La jeune Chinoise qui me massait la nuque avait les yeux perdus au loin dans le brouillard de ses pensées. Et moi, j’essayais de temps de temps de le dissiper, en la fixant intensément dans le reflet du miroir qui me faisait face, guettant un sourire, un éclat dans les yeux, un sourcillement. Mais elle semblait décidément hors d’atteinte et, résigné, je m’étais replongé dans la lecture du « Bob et Bobette » que j’avais chipé à ma petite Julie lorsqu’elle avait quitté son siège pour passer aux éviers de rinçage.

Bob et BobetteEt, pendant l’espace de quelques minutes, je m’étais replongé avec délectation dans les délices de mon enfance. C’était le « Sampan Mystérieux », un des classiques de la série. L’histoire se déroulait en Chine, ou plutôt à Hong Kong. Oui, enfin, en Chine, quoi! Et dans l’histoire, les colons britanniques distribuaient des vivres et des médicaments aux pauvres réfugiés de Hong Kong qui fuyaient la Chine communiste par milliers. Ils étaient tellement braves, tellement soucieux du bien-être de leurs prochains, ces bons Anglais, qu’ils leur procuraient même des logis. Mais voilà, un ennemi mystérieux sabotait tout leur programme d’aide, et c’était là que nos petits amis avaient été appelés à la rescousse.

Histoire connue : celle des bons petits blancs, au secours des pauvres malheureux du tiers monde, qui croupissent dans la crasse, la misère, et leurs taudis, au beau milieu de leur nichée criarde de dix enfants. Parce que ces gens là, Monsieur, sont seulement bons à tendre le bras pour demander l’aumône et à faire des gosses à tire-larigot. Paternalisme de bon ton…

Entre-temps, Julie avait fini son rinçage et était revenue prendre place sur un siège, non loin de moi. A contrecoeur, j’avais donc dû abandonner ma lecture et lui rendre son illustré. Et, à l’instar de la masseuse, je m’étais moi aussi laissé entraîner au gré de mes pensées. Mais sans doute les miennes étaient-elles bien différentes des siennes. Je ne percevais plus guère que quelques bribes de la conversation qu’échangaient Catherine et Julie et je n’entendais que dans un brouillard sonore le gazouillis permanent de Tom-Tom. Je repensais à ces clichés, certes un peu simplistes, mais sans doute pas très éloignés de la vérité, de ce qu’avait dû être Hong Kong, au temps du « Sampan Mystérieux », il y a une trentaine d’années à peine.

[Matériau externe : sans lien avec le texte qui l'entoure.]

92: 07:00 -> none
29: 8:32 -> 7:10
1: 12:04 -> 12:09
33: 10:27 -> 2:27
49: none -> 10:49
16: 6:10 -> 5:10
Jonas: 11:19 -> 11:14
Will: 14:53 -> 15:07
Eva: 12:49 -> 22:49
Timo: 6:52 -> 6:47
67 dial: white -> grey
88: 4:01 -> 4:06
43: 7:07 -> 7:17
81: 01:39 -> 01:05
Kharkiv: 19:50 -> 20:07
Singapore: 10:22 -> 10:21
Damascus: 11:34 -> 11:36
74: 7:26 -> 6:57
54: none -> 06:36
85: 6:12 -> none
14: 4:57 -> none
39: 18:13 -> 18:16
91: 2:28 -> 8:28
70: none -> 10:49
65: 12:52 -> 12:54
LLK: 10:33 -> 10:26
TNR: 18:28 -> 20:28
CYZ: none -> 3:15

Je me disais que le revenu par tête d’habitant là-bas avait depuis lors dépassé le nôtre, et que le Hong Kong d’aujourd’hui serait sans doute la Chine de demain.

Je me demandais où donc avaient bien pu passer les lendemains qui chantent qu’on avait promis à nos parents. Cette innocente bande dessinée m’avait ramené à une dure réalité : celle du déplacement apparemment inéluctable de la richesse et du dynamisme économique du Vieux Continent vers l’Extrême-Orient, celle d’un monde en train de basculer.

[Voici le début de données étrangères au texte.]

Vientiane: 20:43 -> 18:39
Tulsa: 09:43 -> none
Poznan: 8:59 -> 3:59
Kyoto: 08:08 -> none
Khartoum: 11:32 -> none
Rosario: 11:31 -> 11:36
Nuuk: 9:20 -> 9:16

Tom, qui en avait déjà terminé, était venu s’asseoir sur mes genoux. Comme tant de fois, je m’étais penché vers lui pour respirer profondément l’odeur que j’aimais tant de son cuir chevelu, tout en le complimentant sur sa nouvelle coupe. Instantanément, sa présence près de moi avait dissipé mes sombres pensées. Je revenais à la vie : autour de nous, une bonne dizaine de jeunes filles, en mini-jupe, et quelques coiffeurs s’affairaient.

Et je me sentais un peu gêné, un peu étranger dans ce monde de pacotille auquel la vie ne m’a guère habitué.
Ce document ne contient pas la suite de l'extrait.